I can feel Aiden glaring at Mr. Dawkins. He was no simple pet to be ordered around. “I don’t tell Aiden what to do. No one does. He’s like a lion in a cage. We’re tied together. He can’t go away. It makes him really angry,” I pause, watching Mr. Dawkins take in my words with complete fixation, “It’s not my fault. I want him to leave, too. He can be really scary sometimes.”
“Di-Did he do that to you?” I don’t miss the tremor in his voice as he regards the numerous scratches down my arms. He knows he’s walking on thin ice. Aiden could kill him if he asked the wrong question, could smash his skull like he wanted to smash the snow globe.
“No,” I answer calmly, “That was the monsters.”
The color drains from his face as he takes in the sight before him. An innocent little girl tied to a poltergeist and haunted by demons. The innocent part could be a little far-fetched.
As I leave the office, Mommy takes my hand after a few words with Mr. Dawkins. Aiden takes off down the hallway and I watch through his eyes, tuning out the conversation. I don’t know where he is at in the building, but he has gone into one of the rooms, an apartment where a pair of children sits dazedly watching a TV. Well, one is. A little girl is asleep on the boy’s shoulder. Aiden perches above the TV like a gargoyle, near the ceiling.
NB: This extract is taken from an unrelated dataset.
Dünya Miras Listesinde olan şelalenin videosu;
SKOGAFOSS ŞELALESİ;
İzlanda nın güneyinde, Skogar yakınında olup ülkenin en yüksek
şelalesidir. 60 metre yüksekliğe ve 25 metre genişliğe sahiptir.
They can’t see Aiden. They don’t know he’s there. It’s impossible. So that’s why I am startled when the boy’s head snaps up, staring straight at Aiden, as if he were possessed. But he’s not. Ice blue eyes drill into Aiden, traveling through our tie and into me.
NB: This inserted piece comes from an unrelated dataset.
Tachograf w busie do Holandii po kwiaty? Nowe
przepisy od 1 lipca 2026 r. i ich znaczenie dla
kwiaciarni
That boy doesn’t know I exist. But he… does. He knows of the paranormal. His gaze doesn’t break as Aiden melts into the ceiling and retreats to me. The boy continues to stare at the spot long after Aiden is gone.
Even as we drive away, I can still feel him watching me intently. It’s a feeling I’ve never been able to shake. It haunts me still, like the demons that hide under my bed. Perhaps… he is one of them. His eyes are theirs, supernatural, a ghost. Something that shouldn’t belong here in this world.